Minha forma de expressão
Eu era bem pequena, tão pequena que nem lembro quantos anos tinha. Talvez cinco ou seis, sei lá. Já sabia ler, com certeza. Quando entrei no jardim de infância, aos cinco anos, as freiras da escola, que já haviam dado aulas para a minha mãe e a minha tia, logo perceberam que eu estava no lugar errado e me “pularam” de série – fui direto para a alfabetização, terminar o processo que ninguém até hoje sabe bem como começou.
Enfim, deve ter sido por essa época que dei para minha mãe um pedacinho de papel arrancado de algum caderno, onde podia-se ler “A fora-fora”. Era algo entre uma pequena crônica e um poema, que contava a história de alguém que trabalhava muito, que tinha muitos afazeres, que estava sempre fora, que se desdobrava para dar conta de tudo.
Era a “fora-fora”. Fiz para a minha mãe, professora, que estava sempre às voltas com seus alunos e livros, equilibrando no dia a dia – como nós hoje e tantas outras mães e pais que conhecemos – a profissão, a vida doméstica, o cuidado com quem amamos.
Deve ter sido ali, diante daquele pedacinho de papel, que me dei conta de que há coisas que eu não sabia falar, mas que conseguia escrever. Desde então, a escrita tem sido a minha principal forma de expressão.
Falar nem sempre é fácil. A gente engasga, tosse, as palavras somem, os sentimentos atrapalham tudo. A gente mete os pés pelas mãos, se enrola, às vezes diz até o que não devia – ou devia, mas não podia.
Mas escrever, não. Na escrita, os pensamentos fluem de forma concatenada, organizada, pronta. Escorrem pelos dedos e caem no papel (tá, eu sei, hoje em dia é no computador, mas a sensação é a mesma) já conversando com o leitor e prendendo a atenção dele.

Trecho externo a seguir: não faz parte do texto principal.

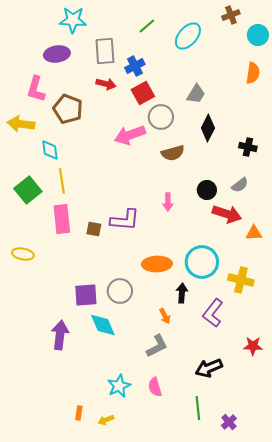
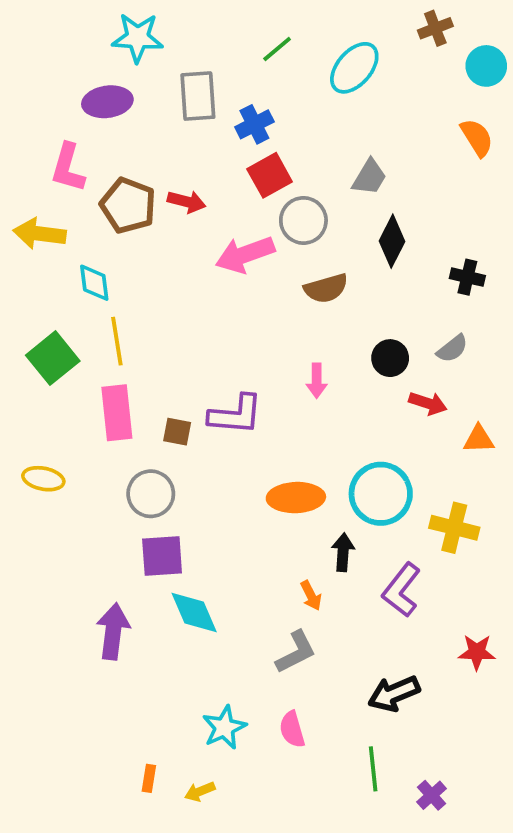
orange semicircle: (253, 73) -> (477, 138), turned -40
red arrow: (106, 84) -> (187, 202), moved
red arrow: (227, 214) -> (428, 403), size x0.7
gray circle: (120, 291) -> (151, 494), moved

Lembro que quando era repórter do AN Cidade, o suplemento local do jornal ANotícia (SC), chegava da rua com a cabeça parecendo um turbilhão, com as ideias alimentadas pelas muitas coisas que tinha visto, perguntado, apurado por aí. O chefe de redação, então, me perguntava o que eu tinha trazido. Claro, ele precisava pensar na pauta, hierarquizar a informação, saber com o que podia contar para a edição do dia seguinte. E eu, com essa cabeça que só se organiza com uma caneta ou um teclado, falava para ele: “me deixe escrever”. Pegava a minha caneca de café e escrevia. Rápido, como faço até hoje.
Geralmente de uma vez só. E quando ele voltava para saber, afinal, o que eu tinha feito durante todo o tempo em que estive fora, a matéria já estava pronta, com título, lead e ponto final. Muito mais simples.
Ao longo da infância e da adolescência a escrita era essencialmente ficcional. Alimentava-me com os livros da biblioteca (lembram quando a gente pegava livros na biblioteca?) e podia me jogar no sofá a tarde toda sem pena de ver o tempo passar – afinal, eu tinha tanto tempo pela frente que nem pensava nisso.
Dessa época, talvez o mais marcante e que de certa forma impactou a vida até hoje foi a obra de Érico Veríssimo, com sua narrativa clara e fluida, capaz de entrelaçar pessoas e lugares em um universo que, no fim, era um só.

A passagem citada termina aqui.